Data used by an AI system can be classified into development and deployment data.
Development data includes all inputs and outputs (and reference data for GenAI) used to develop the AI system. The dataset is made up of smaller datasets – train dataset, validation dataset, and test dataset.
- Train dataset – this dataset is used to train the AI system. The AI system learns patterns in the train dataset. The train dataset is the largest subset of the modelling dataset. For GenAI, the train dataset may also include reference or contextual datasets such as retrieval-augmented generation (RAG) datasets and prompt datasets
- Validation dataset – this dataset is used to evaluate the model's performance during model training.

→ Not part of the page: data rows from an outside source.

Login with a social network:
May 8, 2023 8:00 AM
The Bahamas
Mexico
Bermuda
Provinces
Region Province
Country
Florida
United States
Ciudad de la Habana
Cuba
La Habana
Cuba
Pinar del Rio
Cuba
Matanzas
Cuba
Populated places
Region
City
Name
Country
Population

It is used to fine-tune and select the best-performing model, such as through cross validation
- Test dataset – this dataset is used to evaluate the final model's performance on previously unseen data. This dataset helps provide unbiased evaluation of model performance.

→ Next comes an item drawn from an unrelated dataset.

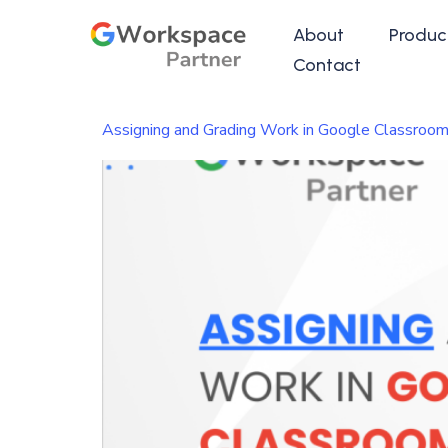
About
Produc
Contact
Assigning and Grading Work in Google Classroom:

Deployment data includes AI system inputs such as live production data, user input data, configuration data, and AI system outputs such as predictions, recommendations, classifications, logs, and system health data. Deployment stage inputs are new and previously unseen by the AI system.
The performance of an AI system is dependent on robust management of data quality and the availability of data.
Key workstreams within this stage include:
- data orchestration – establishing central oversight of and planning the flow of data to an AI system from across datasets
- data transformation – converting and optimising data for use by the AI system
- feature engineering – methods to improve AI model training to better identify and learn patterns in the data
- data quality – measuring dimensions of a dataset associated with greater performance and reliability
- data validation – testing the consistency, accuracy, and reliability of the data to ensure it meets the requirements of the AI system
- data integration and fusion – combining data from multiple sources to synchronise the flow of data to the AI system
- data sharing – promoting reuse, reducing resources required for collection and analysis, and helping to build interoperability between systems and datasets
- model dataset establishment – using real-world production data to build, refine, and contextualise a high-quality AI model.
Notes:
Requirements for handling personal and sensitive data within AI systems are included in the Privacy Act, the Australian Privacy Principles, Privacy and Other Legislation Amendment Act 2024 and the Handling personal information guidance.
Data archival and destruction must comply with the Information management legislation.
The Framework for the Governance of Indigenous Data provides guidelines on Indigenous data sovereignty.
The Office of the Australian Information Centre (OAIC) provides Guidelines on data matching in Australian Government administration, which agencies must consider prior to data integration and fusion activities.
The Information management for records created using Artificial Intelligence (AI) technologies | naa.gov.au provides guidelines to manage data for AI.
The Data Availability and Transparency Act 2022 (DATA Scheme) requires agencies to identify data as open, shared, or closed.
The Guidelines for data transfers | Cyber.gov.au provide guidance on the processes and procedures for data transfers and transmissions.
The APS Data Ethics Use Cases provide guidance for agencies to manage and mitigate data bias.
The report on Responding to societal challenges with data | OECD provides guidance on data access, sharing, and reuse of data.